Does Blue Light Hurt Your Eyes? The Dark Side of Blue Light

Does Blue Light Hurt Your Eyes? The Dark Side of Blue Light

According to the Department of Energy, light-emitting diode (LED) is our most energy-efficient and rapidly growing lighting technology; however, there is a dark side to this technology. Most of the light from the LEDs used in smartphones, televisions, and tablets are considered short-wave artificial blue lights. While blue light is all around us with the biggest source being the sun, there is concern about the blue light being emitted from these digital devices, especially at night. 

Are Blue Lights Bad for Your Eyes?

It’s difficult for the eyes to block blue light which means that the light passes through the front of the eye to the back of the eye where the retina is located.

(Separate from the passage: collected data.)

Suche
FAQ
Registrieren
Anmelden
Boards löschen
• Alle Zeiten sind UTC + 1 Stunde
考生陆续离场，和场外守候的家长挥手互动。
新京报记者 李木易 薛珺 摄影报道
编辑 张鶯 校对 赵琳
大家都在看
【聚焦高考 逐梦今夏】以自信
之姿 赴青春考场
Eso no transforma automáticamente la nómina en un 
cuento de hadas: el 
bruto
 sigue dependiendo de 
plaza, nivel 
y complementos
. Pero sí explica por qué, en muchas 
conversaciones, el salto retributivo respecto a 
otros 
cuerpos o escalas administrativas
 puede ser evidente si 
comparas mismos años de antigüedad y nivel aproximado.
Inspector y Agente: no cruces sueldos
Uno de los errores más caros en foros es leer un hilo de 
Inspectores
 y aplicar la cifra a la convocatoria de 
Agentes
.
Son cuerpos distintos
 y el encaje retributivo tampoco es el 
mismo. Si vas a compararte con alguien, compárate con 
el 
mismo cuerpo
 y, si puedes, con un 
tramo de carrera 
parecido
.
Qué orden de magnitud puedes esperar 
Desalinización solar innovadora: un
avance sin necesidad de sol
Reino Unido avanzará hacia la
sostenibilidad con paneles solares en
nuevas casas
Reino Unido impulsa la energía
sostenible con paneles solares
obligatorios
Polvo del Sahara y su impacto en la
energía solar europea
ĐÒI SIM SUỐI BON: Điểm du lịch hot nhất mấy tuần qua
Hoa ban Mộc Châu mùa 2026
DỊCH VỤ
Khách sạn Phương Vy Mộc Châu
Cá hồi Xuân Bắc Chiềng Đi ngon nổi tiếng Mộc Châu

While the research on blue light is still an ongoing debate, there is concern about repeated exposure to artificial blue light. Research indicates that blue light exposure may negatively impact eye health by causing inflammation and excess oxygenation, which can worsen dry eyes and cause eye strain.1 In addition, preliminary research shows that repeated blue light exposure may negatively impact the retina.1

Because people tend to blink less when using digital devices, dry eyes and eye strain can occur which can lead to headaches, blurred vision, and neck and shoulder pain.2 Exposure to artificial blue light can also negatively impact sleep.

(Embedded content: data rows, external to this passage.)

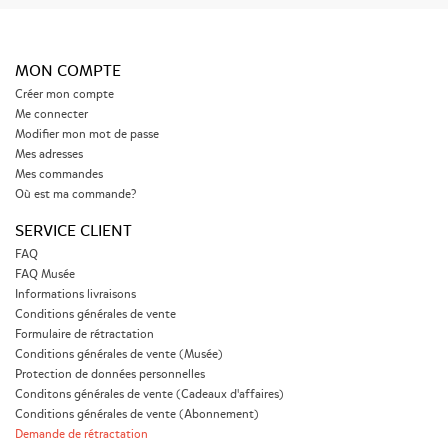
MON COMPTE
Créer mon compte
Me connecter
Modifier mon mot de passe
Mes adresses
Mes commandes
Où est ma commande?
SERVICE CLIENT
FAQ
FAQ Musée
Informations livraisons
Conditions générales de vente
Formulaire de rétractation
Conditions générales de vente (Musée)
Protection de données personnelles
Conditons générales de vente (Cadeaux d'affaires)
Conditions générales de vente (Abonnement)
Demande de rétractation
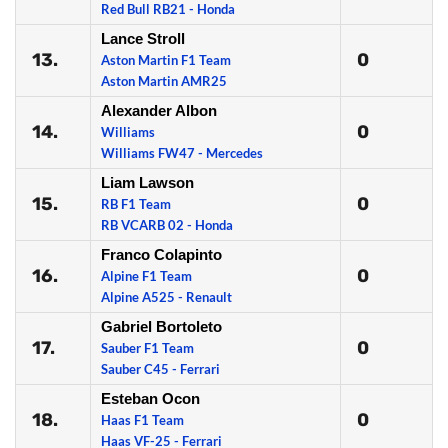
Red Bull RB21 - Honda
Lance Stroll
13.
0
Aston Martin F1 Team
Aston Martin AMR25
Alexander Albon
14.
0
Williams
Williams FW47 - Mercedes
Liam Lawson
15.
0
RB F1 Team
RB VCARB 02 - Honda
Franco Colapinto
16.
0
Alpine F1 Team
Alpine A525 - Renault
Gabriel Bortoleto
17.
0
Sauber F1 Team
Sauber C45 - Ferrari
Esteban Ocon
18.
0
Haas F1 Team
Haas VF-25 - Ferrari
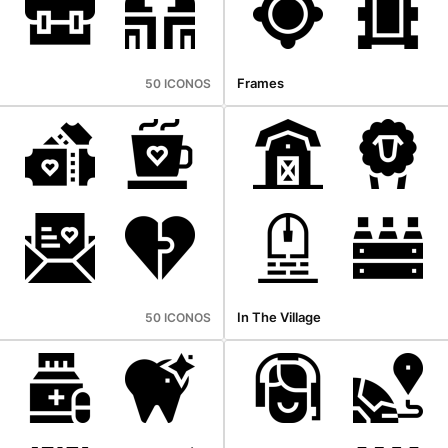
Frames
50 ICONOS
In The Village
50 ICONOS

How Does Blue Light Affect Sleep?

To sleep soundly, the body produces melatonin, which also helps control a balanced circadian rhythm. According to a review of 15 different studies, exposure to blue light in the evening before bed suppresses melatonin production, which can negatively impact sleep quantity and quality.3  

A 2023 study involving college students aged 20 to 22 found that reducing blue light from mobile phones during the night helped improved subjective sleep quality.4

Do blue light eyeglasses help? According to a 2018 randomized controlled trial, wearing amber-colored blue light-blocking glasses for two hours before bedtime helped improved sleep in people who were struggling with their sleep.5 Blue light glasses can also help protect eyes from blue light eye strain.2 Wearing blue light glasses during the day may also help create a more restful sleep at night because the glasses filter the blue light to reduce the negative effects by as much as 23%.2

The Blue Light Bottom Line

When it comes to blue light, the key is to reduce exposure as much as you can especially at night before bedtime. And if you are still being exposed to a lot of blue light, you may want to consider getting some blue light glasses.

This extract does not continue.